Que préconisez-vous ?
 
De la clarté, d’abord. Que chacun discerne bien les enjeux économiques et géopolitiques qui sont au cœur de la question du franc CFA. Pour cela il faut prendre cette question au sérieux et cesser de lui appliquer une grille de lecture idéologique : cette monnaie n’est ni l’arme de la Françafrique ni un outil colonial. La coopération de la France est sous la tutelle des institutions européennes, elle n’encadre aucun monopole politique ou économique et les banques centrales africaines n’ont jamais eu une aussi forte autonomie. La situation a bien changé depuis soixante ans.
 
Ensuite, que la France et les pays africains prennent leurs responsabilités. La garantie financière française qu’apporte la coopération monétaire aux États africains ne doit pas les conduire à laisser leurs économies se reposer sur leurs rentes, à contracter des déficits monumentaux avec le monde entier comme actuellement, ni à prendre du retard sur les critères de convergence et les politiques communes desquelles dépend la réussite de leurs marchés communs. Jusqu’a aujourd’hui la plupart de ces critères n’ont pas été respectés, leurs politiques commerciales sont éclatées, leurs politiques fiscales communes sont inexistantes et l’ambition de leurs programmes régionaux a reculé. Ce système-là est à bout de souffle.

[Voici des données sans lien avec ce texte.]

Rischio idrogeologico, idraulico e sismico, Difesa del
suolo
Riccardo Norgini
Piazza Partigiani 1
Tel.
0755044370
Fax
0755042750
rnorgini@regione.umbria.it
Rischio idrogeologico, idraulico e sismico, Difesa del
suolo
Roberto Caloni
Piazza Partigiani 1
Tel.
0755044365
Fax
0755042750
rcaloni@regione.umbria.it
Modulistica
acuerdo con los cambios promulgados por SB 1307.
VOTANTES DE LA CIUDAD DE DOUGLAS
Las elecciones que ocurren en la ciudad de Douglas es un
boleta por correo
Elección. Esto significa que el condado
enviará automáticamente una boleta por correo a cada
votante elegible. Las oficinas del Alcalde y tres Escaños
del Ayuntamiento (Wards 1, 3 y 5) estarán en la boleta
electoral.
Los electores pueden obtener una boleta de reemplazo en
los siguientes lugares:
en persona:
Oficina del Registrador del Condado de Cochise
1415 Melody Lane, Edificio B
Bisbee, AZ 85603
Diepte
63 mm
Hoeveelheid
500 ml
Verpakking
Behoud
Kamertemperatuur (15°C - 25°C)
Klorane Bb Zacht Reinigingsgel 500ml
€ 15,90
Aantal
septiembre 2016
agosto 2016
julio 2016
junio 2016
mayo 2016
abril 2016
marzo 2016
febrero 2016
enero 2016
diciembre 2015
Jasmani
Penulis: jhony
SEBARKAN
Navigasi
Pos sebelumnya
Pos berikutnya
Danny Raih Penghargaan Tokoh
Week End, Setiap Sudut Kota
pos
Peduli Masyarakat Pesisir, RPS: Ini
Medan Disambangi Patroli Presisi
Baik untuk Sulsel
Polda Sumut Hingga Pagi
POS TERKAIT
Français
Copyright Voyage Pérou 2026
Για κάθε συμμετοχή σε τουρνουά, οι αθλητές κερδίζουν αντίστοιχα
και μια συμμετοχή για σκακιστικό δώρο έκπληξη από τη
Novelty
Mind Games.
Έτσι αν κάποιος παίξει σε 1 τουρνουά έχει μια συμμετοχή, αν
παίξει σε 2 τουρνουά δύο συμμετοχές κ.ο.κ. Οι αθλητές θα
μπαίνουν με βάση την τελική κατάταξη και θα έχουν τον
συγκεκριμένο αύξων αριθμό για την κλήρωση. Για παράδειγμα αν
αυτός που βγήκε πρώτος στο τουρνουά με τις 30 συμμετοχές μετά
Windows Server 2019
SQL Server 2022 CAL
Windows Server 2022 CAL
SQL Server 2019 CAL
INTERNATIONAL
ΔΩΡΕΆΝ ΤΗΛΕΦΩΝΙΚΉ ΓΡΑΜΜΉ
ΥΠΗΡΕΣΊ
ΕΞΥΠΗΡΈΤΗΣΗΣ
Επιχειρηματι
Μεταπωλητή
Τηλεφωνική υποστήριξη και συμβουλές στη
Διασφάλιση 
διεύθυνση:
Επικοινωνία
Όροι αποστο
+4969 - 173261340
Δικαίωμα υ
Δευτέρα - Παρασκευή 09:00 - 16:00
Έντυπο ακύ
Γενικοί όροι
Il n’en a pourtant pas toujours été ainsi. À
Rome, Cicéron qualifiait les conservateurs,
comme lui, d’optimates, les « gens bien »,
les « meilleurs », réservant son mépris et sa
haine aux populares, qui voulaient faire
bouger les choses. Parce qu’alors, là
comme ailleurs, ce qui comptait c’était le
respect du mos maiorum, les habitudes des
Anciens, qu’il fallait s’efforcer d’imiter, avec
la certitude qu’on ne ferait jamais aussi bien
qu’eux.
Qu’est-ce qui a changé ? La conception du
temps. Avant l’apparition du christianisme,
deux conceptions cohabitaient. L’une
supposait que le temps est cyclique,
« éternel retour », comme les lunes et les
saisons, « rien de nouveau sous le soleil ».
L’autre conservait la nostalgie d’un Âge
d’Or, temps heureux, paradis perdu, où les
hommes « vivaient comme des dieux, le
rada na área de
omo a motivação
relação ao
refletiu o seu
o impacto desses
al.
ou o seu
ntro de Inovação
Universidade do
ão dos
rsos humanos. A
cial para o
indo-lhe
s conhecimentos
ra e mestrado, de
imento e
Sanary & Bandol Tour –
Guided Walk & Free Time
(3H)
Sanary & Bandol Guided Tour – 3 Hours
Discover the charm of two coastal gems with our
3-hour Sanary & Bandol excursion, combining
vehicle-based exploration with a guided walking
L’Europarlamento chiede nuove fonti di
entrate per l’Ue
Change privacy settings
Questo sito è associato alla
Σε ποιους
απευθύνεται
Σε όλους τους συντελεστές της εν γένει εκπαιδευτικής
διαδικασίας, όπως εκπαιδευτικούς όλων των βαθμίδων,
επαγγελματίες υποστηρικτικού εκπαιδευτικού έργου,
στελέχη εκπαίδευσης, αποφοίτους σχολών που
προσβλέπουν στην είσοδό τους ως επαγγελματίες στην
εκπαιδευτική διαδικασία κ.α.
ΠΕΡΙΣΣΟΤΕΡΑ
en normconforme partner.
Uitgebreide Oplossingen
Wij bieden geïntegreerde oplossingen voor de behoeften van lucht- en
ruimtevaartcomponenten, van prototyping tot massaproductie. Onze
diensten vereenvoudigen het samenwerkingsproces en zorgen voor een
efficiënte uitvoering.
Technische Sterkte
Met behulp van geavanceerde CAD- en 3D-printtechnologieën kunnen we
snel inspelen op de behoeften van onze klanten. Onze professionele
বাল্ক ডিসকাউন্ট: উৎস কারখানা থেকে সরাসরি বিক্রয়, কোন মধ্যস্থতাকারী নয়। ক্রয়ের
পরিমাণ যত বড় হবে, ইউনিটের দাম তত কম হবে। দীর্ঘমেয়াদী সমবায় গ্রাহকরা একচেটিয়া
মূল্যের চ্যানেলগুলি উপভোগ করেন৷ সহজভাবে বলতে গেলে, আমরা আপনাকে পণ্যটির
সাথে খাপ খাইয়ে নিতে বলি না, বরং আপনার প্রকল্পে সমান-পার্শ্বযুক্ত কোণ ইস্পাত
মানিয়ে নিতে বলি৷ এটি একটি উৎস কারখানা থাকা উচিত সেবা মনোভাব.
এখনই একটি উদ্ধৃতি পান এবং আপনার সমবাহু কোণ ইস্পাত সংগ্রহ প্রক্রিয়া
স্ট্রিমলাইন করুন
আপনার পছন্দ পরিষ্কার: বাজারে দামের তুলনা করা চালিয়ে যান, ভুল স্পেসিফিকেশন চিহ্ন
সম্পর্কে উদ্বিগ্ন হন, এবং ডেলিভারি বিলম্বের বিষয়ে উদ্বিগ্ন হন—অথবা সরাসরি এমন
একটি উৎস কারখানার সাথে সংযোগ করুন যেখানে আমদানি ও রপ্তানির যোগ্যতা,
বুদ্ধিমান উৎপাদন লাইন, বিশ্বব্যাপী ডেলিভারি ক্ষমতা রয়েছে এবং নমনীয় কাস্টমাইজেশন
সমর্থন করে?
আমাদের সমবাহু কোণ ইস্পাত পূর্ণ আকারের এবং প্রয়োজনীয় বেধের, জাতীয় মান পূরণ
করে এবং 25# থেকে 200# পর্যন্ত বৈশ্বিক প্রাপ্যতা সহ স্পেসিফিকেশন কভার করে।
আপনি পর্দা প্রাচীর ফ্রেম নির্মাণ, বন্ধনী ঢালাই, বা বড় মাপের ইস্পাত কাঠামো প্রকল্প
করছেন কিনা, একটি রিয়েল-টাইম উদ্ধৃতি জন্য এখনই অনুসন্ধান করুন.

Il faudra soit assumer les conséquences d’une rupture qui accroîtrait la dépendance extérieure et la fragilité du grand-voisinage de l’Europe. Soit refonder cette coopération en clarifiant ses objectifs en modifiant son fonctionnement et en élargissant le périmètre de ses garants et de ses bénéficiaires ainsi que je le développe dans l’ouvrage.